Jean-Jacques Rousseau (1712-1778)
Swiss-born man of letters; author of, among others,
Julie ou la
Nouvelle Heloïse (1761),
Émile (1762) and
Les Confessions (1782).
Sir Paul Rycaut (1629-1700)
Secretary of the Levant Company at Constantinople; author of
The
Present State of the Ottoman Empire (1667).
Tobias Smollett (1721-1771)
Scottish physician and man of letters; author of the novels
Roderick
Random (1747) and
Humphry Clinker (1771).
Robert Southey (1774-1843)
Poet laureate and man of letters whose contemporary reputation depended upon his prose
works, among them the
Life of Nelson, 2 vols (1813),
History of the Peninsular War, 3 vols (1823-32) and
The Doctor, 7 vols (1834-47).
Edmund Spenser (1552 c.-1599)
English poet, author of
The Shepheards Calender (1579) and
The Faerie Queene (1590, 1596).
Germaine de Staël (1766-1817)
French woman of letters; author of the novel
Corinne, ou L'Italie
(1807) and
De l'Allemagne (1811); banned from Paris by Napoleon, she
spent her later years living in Germany, Britain, and Switzerland.
Stendhal (1783-1842)
The author of
The Red and the Black (1830) and
The Charterhouse of Parma (1839).
François-Joseph Talma (1763-1826)
French tragic actor and reformer of the stage who was admired by Napoleon.
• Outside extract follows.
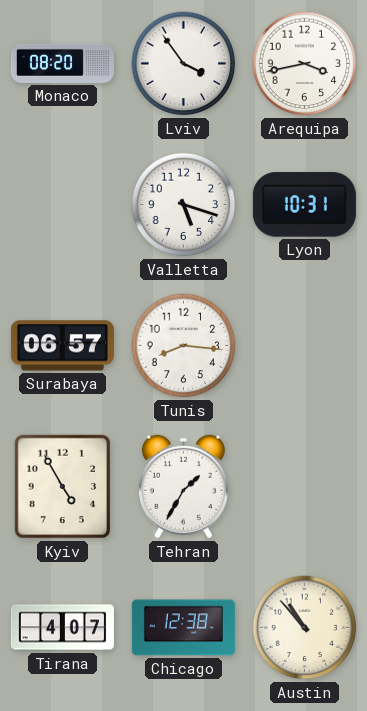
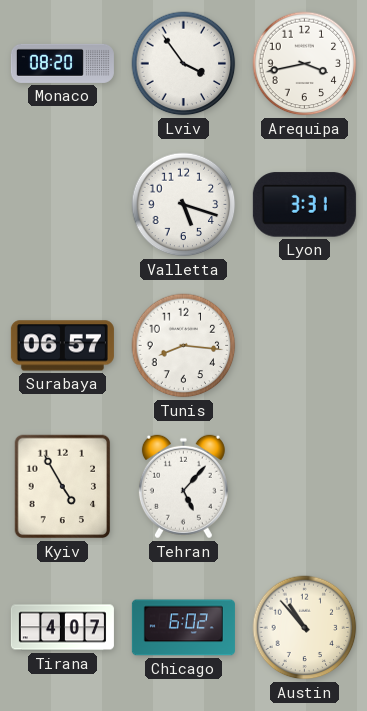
Lyon: 10:31 -> 3:31
Tehran: 1:35 -> 5:07
Chicago: 12:38 -> 6:02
Torquato Tasso (1554-1595)
Italian poet, author of
Aminta (1573), a pastoral drama, and
Jerusalem Delivered (1580).
François baron de Tott (1733-1793)
He traveled to the Ottoman Empire (1755) and published
Memoires du
Baron de Tott sur les Turcs et les Tartares (1784-85).
Yusuf Pasha (1824 fl.)
The Turkish commander at Patras during the Greek War of Independence.
The Arabian Nights. (1705-08 English trans.). Also known as
The Thousand and One Nights. Antoine Galland's
French translation was published 1704-17, from which the original English versions were
taken.
George Gordon Byron, sixth Baron Byron (1788-1824)
Don Juan. (London: 1819-1824). A burlesque poem in ottava rima published in installments: Cantos I and II published in
1819, III, IV and V in 1821, VI, VII, and VIII in 1823, IX, X, and XI in 1823, XII, XIII,
and XIV in 1823, and XV and XVI in 1824.